▽
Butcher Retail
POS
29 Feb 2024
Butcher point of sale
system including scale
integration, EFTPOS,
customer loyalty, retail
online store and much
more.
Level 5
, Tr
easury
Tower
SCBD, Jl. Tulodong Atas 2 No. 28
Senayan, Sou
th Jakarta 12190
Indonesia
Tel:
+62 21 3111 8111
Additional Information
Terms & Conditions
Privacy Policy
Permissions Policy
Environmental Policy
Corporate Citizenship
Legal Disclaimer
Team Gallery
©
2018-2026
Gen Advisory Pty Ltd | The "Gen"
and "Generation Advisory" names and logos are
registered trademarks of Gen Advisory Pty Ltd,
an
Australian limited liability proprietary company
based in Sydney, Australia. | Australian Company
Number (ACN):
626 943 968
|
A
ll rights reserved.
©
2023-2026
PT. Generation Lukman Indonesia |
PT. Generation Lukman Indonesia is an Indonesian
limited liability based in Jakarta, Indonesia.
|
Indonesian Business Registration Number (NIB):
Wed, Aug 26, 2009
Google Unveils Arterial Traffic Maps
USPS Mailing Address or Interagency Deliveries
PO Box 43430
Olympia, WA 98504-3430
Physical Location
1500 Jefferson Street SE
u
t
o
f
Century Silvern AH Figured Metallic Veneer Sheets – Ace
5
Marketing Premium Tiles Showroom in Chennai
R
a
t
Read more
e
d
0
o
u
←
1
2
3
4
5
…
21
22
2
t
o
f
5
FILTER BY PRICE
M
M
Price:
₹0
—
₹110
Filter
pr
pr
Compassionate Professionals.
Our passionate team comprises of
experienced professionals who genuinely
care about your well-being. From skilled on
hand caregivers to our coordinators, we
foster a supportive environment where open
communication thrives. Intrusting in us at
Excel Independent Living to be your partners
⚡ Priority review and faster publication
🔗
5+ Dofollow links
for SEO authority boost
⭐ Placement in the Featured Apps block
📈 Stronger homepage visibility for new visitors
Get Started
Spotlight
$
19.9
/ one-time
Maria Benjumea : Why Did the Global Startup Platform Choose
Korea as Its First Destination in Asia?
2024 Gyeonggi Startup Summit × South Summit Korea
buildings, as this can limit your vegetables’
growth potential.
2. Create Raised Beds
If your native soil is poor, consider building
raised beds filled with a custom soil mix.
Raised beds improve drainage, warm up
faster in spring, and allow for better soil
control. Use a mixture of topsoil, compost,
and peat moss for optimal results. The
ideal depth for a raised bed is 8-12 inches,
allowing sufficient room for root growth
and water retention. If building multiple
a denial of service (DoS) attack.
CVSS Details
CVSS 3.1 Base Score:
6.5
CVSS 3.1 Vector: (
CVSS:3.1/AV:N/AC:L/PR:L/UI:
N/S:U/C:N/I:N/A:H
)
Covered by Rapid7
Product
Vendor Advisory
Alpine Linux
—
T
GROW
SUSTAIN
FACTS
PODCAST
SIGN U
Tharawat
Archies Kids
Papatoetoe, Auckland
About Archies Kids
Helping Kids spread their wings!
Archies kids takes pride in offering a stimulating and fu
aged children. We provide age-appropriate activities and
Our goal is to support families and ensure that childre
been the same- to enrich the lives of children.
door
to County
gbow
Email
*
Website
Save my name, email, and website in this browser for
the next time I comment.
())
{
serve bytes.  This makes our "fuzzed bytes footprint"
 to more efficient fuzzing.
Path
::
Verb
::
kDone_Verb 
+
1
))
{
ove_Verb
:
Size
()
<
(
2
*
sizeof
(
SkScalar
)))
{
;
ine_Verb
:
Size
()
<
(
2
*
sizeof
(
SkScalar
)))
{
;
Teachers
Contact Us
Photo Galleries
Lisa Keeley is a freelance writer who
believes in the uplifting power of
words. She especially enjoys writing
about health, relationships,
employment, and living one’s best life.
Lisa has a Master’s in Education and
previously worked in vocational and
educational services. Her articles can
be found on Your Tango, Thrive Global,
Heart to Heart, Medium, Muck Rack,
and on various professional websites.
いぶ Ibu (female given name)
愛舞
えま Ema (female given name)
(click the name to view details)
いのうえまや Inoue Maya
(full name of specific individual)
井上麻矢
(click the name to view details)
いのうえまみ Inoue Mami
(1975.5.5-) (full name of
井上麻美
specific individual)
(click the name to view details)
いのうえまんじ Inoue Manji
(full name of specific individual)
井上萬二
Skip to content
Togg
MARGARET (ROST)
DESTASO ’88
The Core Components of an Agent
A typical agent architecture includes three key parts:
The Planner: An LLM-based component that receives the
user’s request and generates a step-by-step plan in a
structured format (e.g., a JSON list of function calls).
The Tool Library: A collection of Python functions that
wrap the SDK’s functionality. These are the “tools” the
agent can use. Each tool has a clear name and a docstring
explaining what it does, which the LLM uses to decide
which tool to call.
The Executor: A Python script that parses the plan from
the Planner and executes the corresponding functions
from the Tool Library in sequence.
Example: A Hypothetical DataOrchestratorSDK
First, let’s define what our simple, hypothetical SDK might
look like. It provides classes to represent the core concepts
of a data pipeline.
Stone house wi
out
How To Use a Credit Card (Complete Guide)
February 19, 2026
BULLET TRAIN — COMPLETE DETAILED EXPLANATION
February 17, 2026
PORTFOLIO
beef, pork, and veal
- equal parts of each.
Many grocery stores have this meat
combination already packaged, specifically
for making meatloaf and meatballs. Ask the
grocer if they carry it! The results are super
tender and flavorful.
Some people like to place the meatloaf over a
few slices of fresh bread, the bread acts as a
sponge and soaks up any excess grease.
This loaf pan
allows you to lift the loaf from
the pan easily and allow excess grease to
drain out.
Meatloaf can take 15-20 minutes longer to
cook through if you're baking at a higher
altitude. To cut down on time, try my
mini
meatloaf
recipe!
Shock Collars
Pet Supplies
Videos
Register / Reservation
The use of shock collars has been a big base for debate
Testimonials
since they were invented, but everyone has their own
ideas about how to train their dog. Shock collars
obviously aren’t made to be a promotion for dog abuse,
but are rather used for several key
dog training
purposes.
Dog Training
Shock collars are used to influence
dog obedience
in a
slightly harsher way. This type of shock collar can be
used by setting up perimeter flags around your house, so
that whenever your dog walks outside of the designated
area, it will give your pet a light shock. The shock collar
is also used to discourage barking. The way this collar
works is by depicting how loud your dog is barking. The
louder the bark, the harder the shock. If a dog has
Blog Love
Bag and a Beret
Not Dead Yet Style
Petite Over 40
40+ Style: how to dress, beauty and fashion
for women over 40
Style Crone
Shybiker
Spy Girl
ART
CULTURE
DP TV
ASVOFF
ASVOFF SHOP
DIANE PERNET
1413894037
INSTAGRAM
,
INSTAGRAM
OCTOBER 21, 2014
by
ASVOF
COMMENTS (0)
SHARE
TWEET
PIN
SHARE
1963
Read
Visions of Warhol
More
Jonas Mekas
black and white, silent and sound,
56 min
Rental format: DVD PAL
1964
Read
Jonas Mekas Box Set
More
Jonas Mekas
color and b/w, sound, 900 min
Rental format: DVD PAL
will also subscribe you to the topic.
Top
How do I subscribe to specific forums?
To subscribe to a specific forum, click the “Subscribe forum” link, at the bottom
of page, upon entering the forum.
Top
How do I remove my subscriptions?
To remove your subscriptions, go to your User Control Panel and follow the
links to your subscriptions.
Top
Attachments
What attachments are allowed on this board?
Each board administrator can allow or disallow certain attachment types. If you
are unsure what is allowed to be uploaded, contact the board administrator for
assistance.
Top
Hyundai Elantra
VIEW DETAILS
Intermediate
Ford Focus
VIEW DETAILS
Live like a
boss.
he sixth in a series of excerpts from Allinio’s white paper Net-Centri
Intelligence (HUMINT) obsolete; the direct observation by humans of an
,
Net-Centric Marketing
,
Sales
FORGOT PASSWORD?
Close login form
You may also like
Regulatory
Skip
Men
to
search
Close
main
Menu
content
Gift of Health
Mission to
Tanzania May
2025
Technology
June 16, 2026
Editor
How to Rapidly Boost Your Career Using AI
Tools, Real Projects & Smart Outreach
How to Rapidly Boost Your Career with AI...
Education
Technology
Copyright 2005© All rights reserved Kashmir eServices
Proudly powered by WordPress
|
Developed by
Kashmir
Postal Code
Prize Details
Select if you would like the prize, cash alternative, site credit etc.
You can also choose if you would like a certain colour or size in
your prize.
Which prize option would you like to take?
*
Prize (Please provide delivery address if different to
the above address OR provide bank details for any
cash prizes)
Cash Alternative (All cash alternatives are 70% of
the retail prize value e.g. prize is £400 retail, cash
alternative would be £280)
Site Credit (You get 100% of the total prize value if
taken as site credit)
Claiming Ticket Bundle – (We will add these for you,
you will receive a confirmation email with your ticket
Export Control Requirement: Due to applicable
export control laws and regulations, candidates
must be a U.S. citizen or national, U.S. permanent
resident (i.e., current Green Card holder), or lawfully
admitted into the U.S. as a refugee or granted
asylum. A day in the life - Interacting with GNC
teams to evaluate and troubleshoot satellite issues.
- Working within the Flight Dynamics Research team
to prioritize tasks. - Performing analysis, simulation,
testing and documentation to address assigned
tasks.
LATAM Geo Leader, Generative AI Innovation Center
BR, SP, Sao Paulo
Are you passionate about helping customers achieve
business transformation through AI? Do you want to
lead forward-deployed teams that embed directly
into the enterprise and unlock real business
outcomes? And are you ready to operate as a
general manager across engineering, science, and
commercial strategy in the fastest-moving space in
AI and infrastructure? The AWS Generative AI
△
### [Activity]
The lines to copy are those in the listing that contain the word "through".

### [Task response]
cook through if you're baking at a higher
business transformation through AI? Do you want to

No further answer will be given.